January 24, 2007

Wandering through Wuyishan...



:: Tip-toe through the tea plants.... ::

Dropping down into the remote west of Fujian province we stopped in the mountain resort area of Wuyishan. We got here after two horrendous bus rides, it was getting dark and we were dreading doing the accommodation search especially on a Friday night in a popular Chinese tourist spot. Anyhow, we caught a taxi to the hotel area and the taxi driver pulled up at the local 4* hotel. Taxi drivers and touts usually get a kick back from hotels for bringing customers in so naturally the taxi driver was heading for the biggest kickback opportunity. After going in and fleecing them for a hotel brochure with a handy map of the area on the back, we explained that their hotel was lovely but we were bargain basement clientele and looking to spend less than 100y on a room. They were appalled!
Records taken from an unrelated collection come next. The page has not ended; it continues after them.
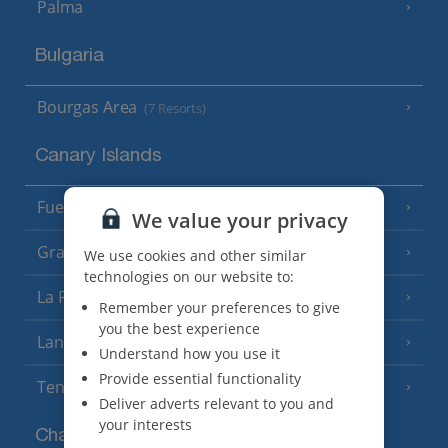
Palma
Bulgaria
Bourgas Area
(7 Resorts)
Canary Islands
Fuerteventura
(9 Resorts)
We value your privacy
Gran Canaria
(14 Resorts)
We use cookies and other similar
technologies on our website to:
La Palma
(8 Resorts)
Remember your preferences to give
you the best experience
Lanzarote
(13 Resorts)
Understand how you use it
Provide essential functionality
Tenerife
(15 Resorts)
Deliver adverts relevant to you and
your interests
Channel Islands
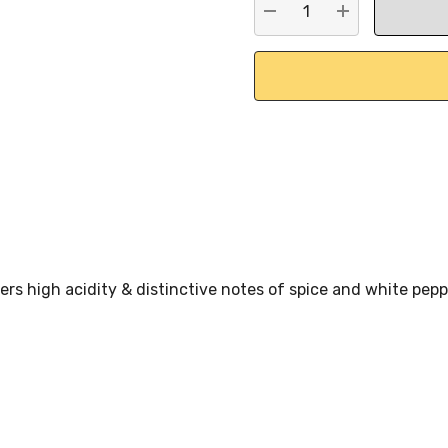
DECREASE QUANTITY:
INCREASE QU
fers high acidity & distinctive notes of spice and white pep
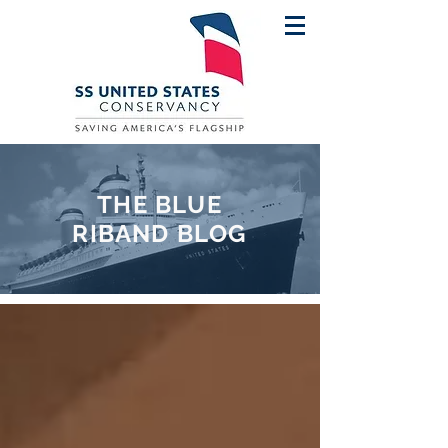
THE BLUE
RIBAND BLOG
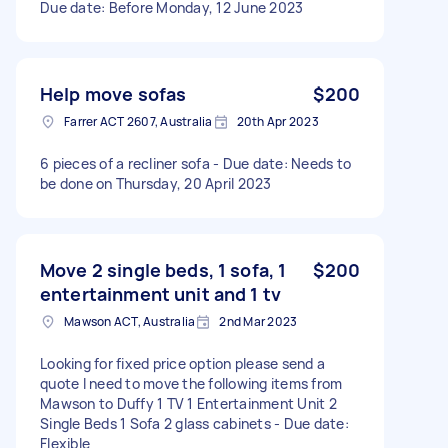
Due date: Before Monday, 12 June 2023
Help move sofas
$200
Farrer ACT 2607, Australia
20th Apr 2023
6 pieces of a recliner sofa - Due date: Needs to
be done on Thursday, 20 April 2023
Move 2 single beds, 1 sofa, 1
$200
entertainment unit and 1 tv
Mawson ACT, Australia
2nd Mar 2023
Looking for fixed price option please send a
quote I need to move the following items from
Mawson to Duffy 1 TV 1 Entertainment Unit 2
Single Beds 1 Sofa 2 glass cabinets - Due date:
Flexible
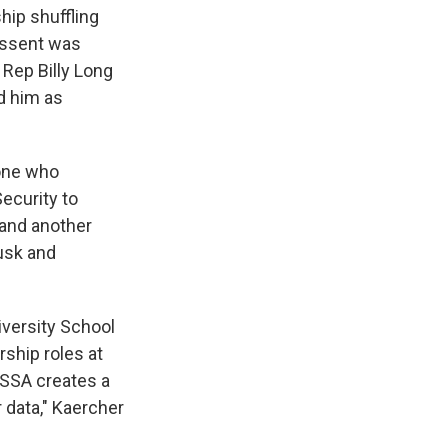
hip shuffling
essent was
Rep Billy Long
d him as
one who
ecurity to
and another
usk and
iversity School
rship roles at
 SSA creates a
 data," Kaercher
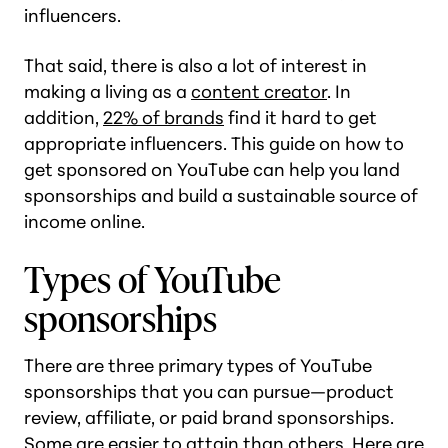
influencers.
That said, there is also a lot of interest in
making a living as a
content creator
. In
addition,
22% of brands
find it hard to get
appropriate influencers. This guide on how to
get sponsored on YouTube can help you land
sponsorships and build a sustainable source of
income online.
Types of YouTube
sponsorships
There are three primary types of YouTube
sponsorships that you can pursue—product
review, affiliate, or paid brand sponsorships.
Some are easier to attain than others. Here are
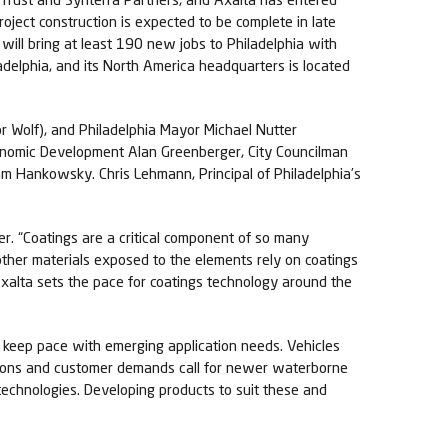
roject construction is expected to be complete in late
will bring at least 190 new jobs to Philadelphia with
iladelphia, and its North America headquarters is located
 Wolf), and Philadelphia Mayor Michael Nutter
conomic Development Alan Greenberger, City Councilman
am Hankowsky. Chris Lehmann, Principal of Philadelphia’s
er. “Coatings are a critical component of so many
ther materials exposed to the elements rely on coatings
Axalta sets the pace for coatings technology around the
d keep pace with emerging application needs. Vehicles
lations and customer demands call for newer waterborne
technologies. Developing products to suit these and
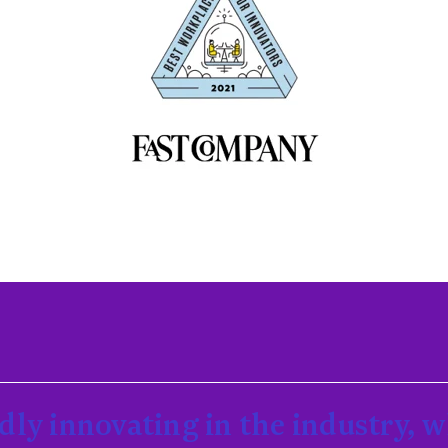
dly innovating in the industry, 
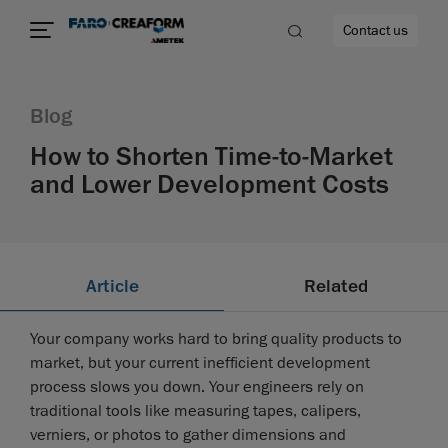
Contact us
Blog
How to Shorten Time-to-Market
and Lower Development Costs
re
Article
Related
Your company works hard to bring quality products to
market, but your current inefficient development
process slows you down. Your engineers rely on
traditional tools like measuring tapes, calipers,
verniers, or photos to gather dimensions and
We started walking around the town - with the taxi driver hanging precariously out the window of the car trying to lure us back into his cab so he could take us to another hotel. He was very persistent and highly annoying .. he even tried to drive in front of us to cut off our path. We ignored him and kept walking .. next thing we are accosted by a woman on her bike who tells us she'll show us to a hotel that's just "around the corner". (This is all done in charades). Anyhow, eventually we give up carrying our load and drop the bags and I totter off with her to inspect. We go up a lane full of construction, round a dusty corner... bamboo scaffolding everywhere and then into a small hotel entrance. I go up to see the room (feeling like I should have turned back 10 minutes previously). It was unbelievable ... full on huge hotel 5* quality room, brand new carpet, classy curtains, kettle, green tea in container, towels, two huge beds, wide screen TV .... and all for 60 Y. I couldn't believe it. Trying my best to contain my delight I shrugged and said that I'd pay her 50 Y (5 euros, 8 aud) ....they said no... I pretended to walk and they said OK. Marcus reckoned it was a bit mean to squeeze the extra 10Y out of them but I got caught up in the moment. When we all came back to the lobby the annoying taxi driver was still hovering trying to convince us that the place was terrible.



:: Just to prove our standards haven't dropped... ::

Wuiyshan is an area 60 square kilometers in size, the small resort area lies alongside the River of Nine Bends. Chinese tourists come in their droves to bamboo raft around the nine bends and clamber up thousands of steps to the top of a pinnacle called "Clouds Nest". Our small map from the 4*hotel illustrated some interesting trails around the national park so we decided to avoid the tourists and signposted walkways and trek through the park using that.


:: The famous plants in the flesh ::


Wuyi Mountain is home to Dohongpao black tea. In 2002 a mere twenty grams of this tea was sold at auction for the record price of 21,700 US dollars. "True" rare Dohongpao tea comes from four tea plants over 1000 years old that grow in a cliff in Wuyi mountain. Each year the trees yield only 1kg of tea. Cheaper Donongpao tea made from tea plants cloned from the original plants in the cliff is available to the Great Unwashed. If you want the real deal you'll pay dearly for it! You can get pretty close to where the cave is and I think we saw the tea plants. There didn't seem to be much security around so maybe it was a decoy picture opportunity spot.



:: 9 Bend river from above ::

Pretty much following our noses we hiked through beautiful hidden valleys with hundreds of tea plantations and little houses. The tea plants were flowering so the vista was made all the more spectacular. The map proved inadequate so we had to look for some local advice on the path out. After hiking for a few hours we began to get worried about how we were going to get home and hoped to hit the road or the river that we could follow back into town. We eventually emerged back onto the tourist trail before dark - for once we were glad to see the Chinese tour groups. Walking 200 meters we turned a corner and fortuitously found ourselves at the very top of "Cloud's Nest" looking out on an amazing view. We stood for a while admiring the view and watching tourists struggle up the thousands of steps that we'd saved ourselves the trouble of. On the way home we became the main attraction for all the bamboo boats . Without fail each boat shrieked "Lao Wai" (foreigner) with delight as they spotted us and frantically waved and shouted "hello". Obviously it was a novelty/highlight to see two foreigners in the wild.



:: "More of the eggplant & greens & less of the bugs please " ::

Each province we've been to has had very different kinds of restaurants and street food. In Wuyishan all the food is laid out on a stall in front of a restaurant for people to inspect. This makes ordering dinner easier because you can see what looks good or spot something new that inspires you to give it a go. The dead meat like wild boar, pork, beef, chicken is put on one side, vegetables, wild mushrooms and big cocoons of grubs (didn't inspire us) are on the other and alongside there are cages of pheasants, geese, ducks, chickens and cute fat bunnies. Each night when we went back to our favourite restaurant we were secretly pleased to see that no one had fancied rabbit that day.